[OpenAFS] Help needed: Revovering AFS volume after filesystem crash

Berthold Cogel cogel@rrz.uni-koeln.de
Wed, 23 Jun 2004 10:49:44 +0200


Hello!

After a crash (driver problem) some days ago, we had a problem with a 
filesystem on a linux file server. Several volumes have been damaged. I 
was able to recover some of them. But there is one volume that is really 
troublesome.

After fsck the complete volume data were located in lost+found. I moved 
the data back to /vicepag/AFSIDat/l=/lYJ=U/ (VolumeID 537221425) and 
tried to salvage the volume.
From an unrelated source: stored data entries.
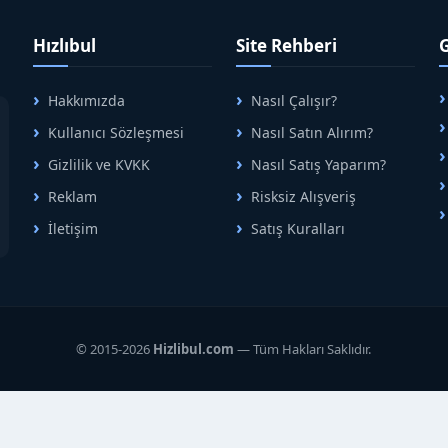
Hızlıbul
Site Rehberi
Hakkımızda
Nasıl Çalışır?
A
Kullanıcı Sözleşmesi
Nasıl Satın Alırım?
B
Gizlilik ve KVKK
Nasıl Satış Yaparım?
Reklam
Risksiz Alışveriş
İletişim
Satış Kuralları
R
© 2015-2026
Hizlibul.com
— Tüm Hakları Saklıdır.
What I got in the logs was this:

SalvageLog:
@(#) OpenAFS 1.2.8 built  2003-02-11
06/21/2004 16:52:28 STARTING AFS SALVAGER 2.4 (/usr/afs/bin/salvager 
/vicepag 537221425)
06/21/2004 16:52:28 No applicable vice inodes on vicepag; not salvaged
Temporary file /vicepag/salvage.inodes.vicepag.25757 is missing...
^@

I've written a small program that shows me parts of the contents of the 
volume special files. I get this for the Volume Info:

Filename:         zzzz52HK3+0
stamp.magic:      0x78a1b2c5
Typ:              Volume Info

id:               537221425 (0x20055931)
name:             Hv.www.p.ceec.301
inUse:            1 (0x1)
inService:        1 (0x1)
blessed:          1 (0x1)
needsSalvaged:    0 (0x0)
uniquifier:       1994 (0x7ca)
type:             0 (0x0)
parentId:         537221425 (0x20055931)
cloneId:          0 (0x0)
backupId:         0 (0x0)
restoredFromId:   0 (0x0)
needsCallback:    0 (0x0)
destroyMe:        0 (0x0)
dontSalvage:      0 (0x0)
maxquota:         8000000 (0x7a1200)
owner:            0 (0x0)
filecount:        1 (0x1)
diskused:         3157940 (0x302fb4)
creationDate:     1077804455 (0x403dfda7)
updateDate:       1085586052 (0x40b4ba84)
backupDate:       0 (0x0)
copyDate:         1077804455 (0x403dfda7)
stat_initialized: 1 (0x1)

'diskused' seems to be OK. 'filecount' is wrong.
'vos listvol' gives 'Could not attach volume 537221425'.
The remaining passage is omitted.